A Pytorch Deep Deterministic Policy Gradient (DDPG) actor/critic approach was trained to solve the environment with two agents.

In PyTorch, the neural network layers are defined in the init function and the forward pass is defined in the forward function, which is invoked automatically when the class is called.

Two networks were defined, namely an Actor and a Critic.

The Actor maps states to a deterministic action. There are two hidden layers (128 fully connected nodes). The output activation function is tanh as the output values vary between -1 and 1.

The Critic takes the Actor's action and uses it for training (used in action value function). There are two hidden layers (128 fully connected nodes). The output activation function is ReLU as the output values needs to be positive.
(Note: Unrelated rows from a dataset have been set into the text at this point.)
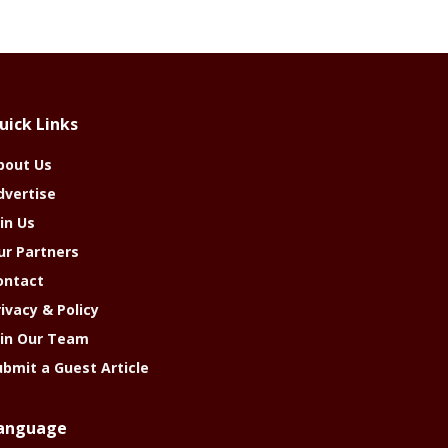
uick Links
bout Us
dvertise
in Us
ur Partners
ontact
rivacy & Policy
oin Our Team
ubmit a Guest Article
anguage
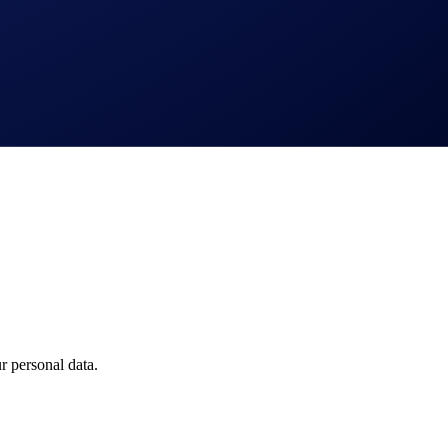
 personal data.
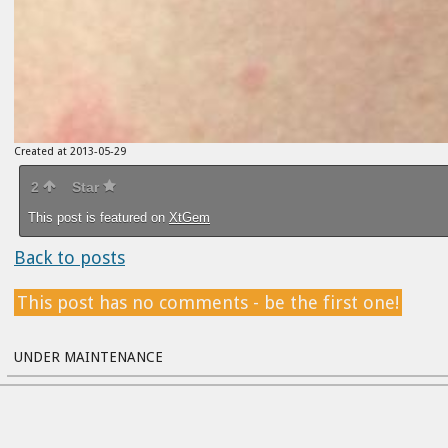
Created at 2013-05-29
2
Star
This post is featured on
XtGem
Back to posts
This post has no comments - be the first one!
UNDER MAINTENANCE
My original implementation resulted in unstable/ineffective early training which eventually converged in 1551 episodes. I then implemented Batch Normalization which is a method used to make training of neural networks faster and more stable through normalization of the layers' inputs by re-centering and re-scaling values. With Batch Normalization in place after layer activation, the environment was solved in just 700 episodes.

The observation space consists of 8 variables corresponding to the position and velocity of the ball and racket. Each agent receives its own, local observation.  Two continuous actions are available, corresponding to movement toward (or away from) the net, and jumping.

An agent class is defined that interacts with the environment and updates both networks. This environment includes 2 agents.

Noise was used to balance exploration vs. exploitation when selecting each of the agents' action values.  A discount factor of 0.9 was used and a learning rate of 1e-3 was used for both networks.

Experiences from each agent are shared and added to the replay memory as actions are taken. Every time step, the network will sample actions from this replay memory as long as the size of the memory has reached 256 samples. These samples will be used to update the network. A soft update startegy is used (using hyperparameter TAU) to slowly blend the regular network weights (training network) with the target network weights (the one we are using for prediction to stabilize training).

# Plot of Rewards

## Without Batch Normalization
![Scores Plot](./Scores_Per_Episode_No_Batch_Norm.png)

## With Batch Normalization
![Scores Plot](./Scores_Per_Episode.png)

The task is episodic, and in order to solve the environment, your agents must get an average score of +0.5 (over 100 consecutive episodes, after taking the maximum over both agents).

- After each episode, we add up the rewards that each agent received (without discounting), to get a score for each agent. This yields 2 (potentially different) scores. We then take the maximum of these 2 scores.
- This yields a single **score** for each episode.

The environment is considered solved, when the average (over 100 episodes) of those scores is at least +0.5. My environment was solved in 1551 episodes without Batch Normalization and in 700 episodes with Batch Normalization.

# Ideas For Future Work

Future work can consider the use of different combinations of Value and Policy Based Methods for continuous control tasks such as A2C or A3C.  Hyperparameter sweeps could also be used to improve the stability and speed of the training the standard DDPG used here.